My inner hunter gatherer was not satisfied with this effort and demanded more.  So, when we returned home, we all walked on the nearby portion of the Eastern Trail.  I have been foraging snacks at work, after having watched the blackberry bushes for months in eager anticipation.  I knew that the blackberries should be ready.  The bramble were not at full peak yet, but there were plenty of berries for the picking.  After a pleasant, sunny time, we returned home and weigh our haul ... 3.5 pounds.  The intent is now, during the peak, to return and pick more.  All of the berries that were not immediately eating have been washed and frozen for the winter.

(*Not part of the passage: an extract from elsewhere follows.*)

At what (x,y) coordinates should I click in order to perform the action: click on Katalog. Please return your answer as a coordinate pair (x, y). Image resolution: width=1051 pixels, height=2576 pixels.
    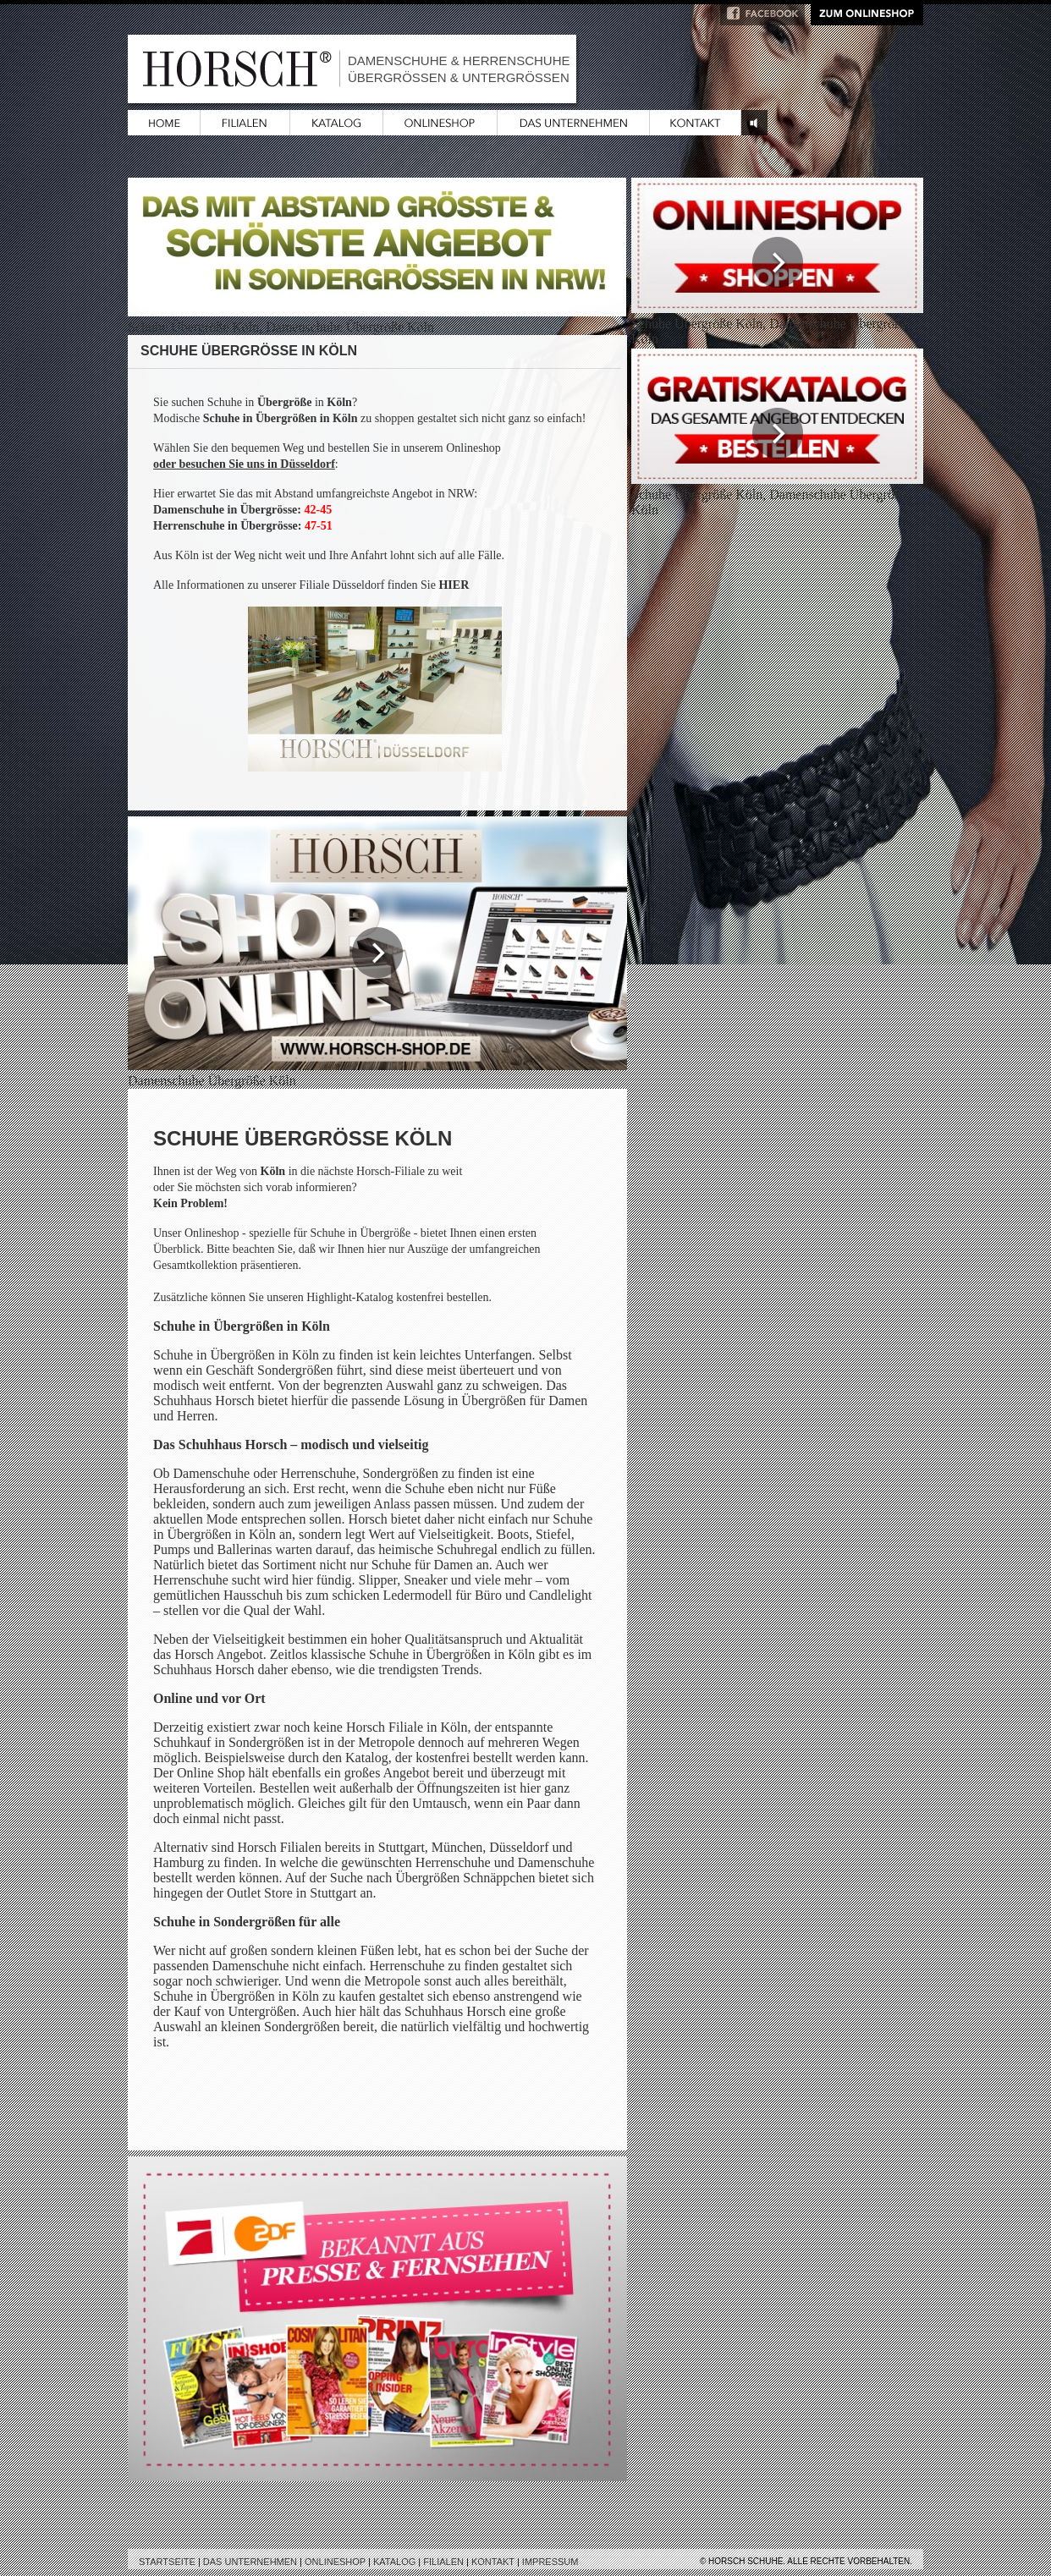
    Looking at the image, I should click on (394, 2562).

Not to be shown up, our own lovely homestead still provides plenty of surprises.  We compost, rather lazily, but we do.  Our compost pile tends to provide more than just fill for any of the various beds, pots, or otherwise.  It also provides us with plants ... some we know because we cultivated them previously, some we do not, perhaps they are native to our area and appreciate the rich, healthy, fertile medium.  Wendy was weeding her garden and pulled up this plant. 

She asked me if I knew what it was. 
"No."  Upon close inspection, I added, " that little green berry, and the way the leaves attach to it looks like a tiny tomato."
"It is not a tomato."  Pause.  "Maybe," she added, "it is a member of the nightshade family."
Clickety click, click, click ... searching ... "Hmmm, how about black nightshade?"  Flip, flip, flip ... reading (Nature's Garden) ... "Hey, that's edible!"  How's that for teamwork?

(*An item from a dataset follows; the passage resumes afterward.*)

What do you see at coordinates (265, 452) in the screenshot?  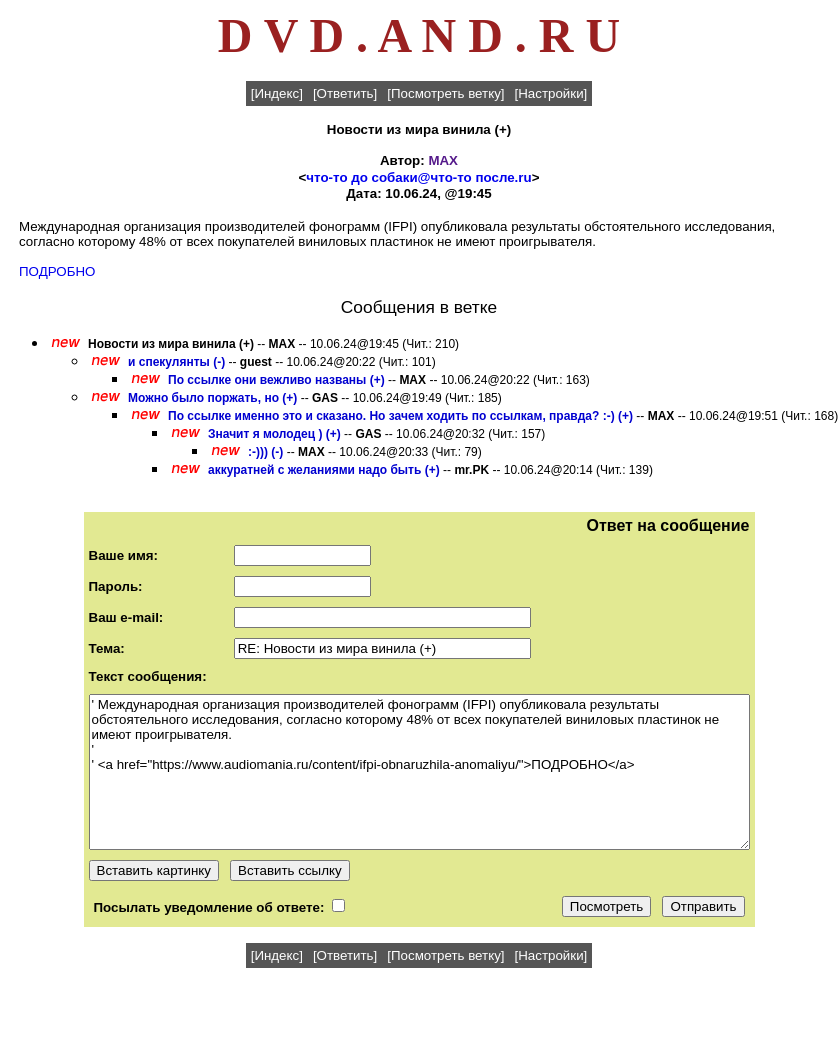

Patiently, I waited for the berries to ripen.  I picked one, after confirming that it was indeed black nightshade and not one of the other nightshade family members, and popped it in my mouth.  Ewww, not what I expected ... it tastes like tomato and is not sweet like other berries.  Tomatoes, in case you couldn't guess, are not my favorite fruits.  Musing, gears whirling, I wonder if you could make a tomato-like sauce for pasta with those?

This MooseBoots path, in spite of life's twist and turns, is simply amazing.  It still surprises me how often my intuition is correct and how much I already know.  Of course, there is always more to learn ... I think it is a testament to one's wisdom when this realization comes to light.  Of course, while picking blackberries from the bushes at work the other day, I became aware of some other berries that need identification.  See, more to learn and experience.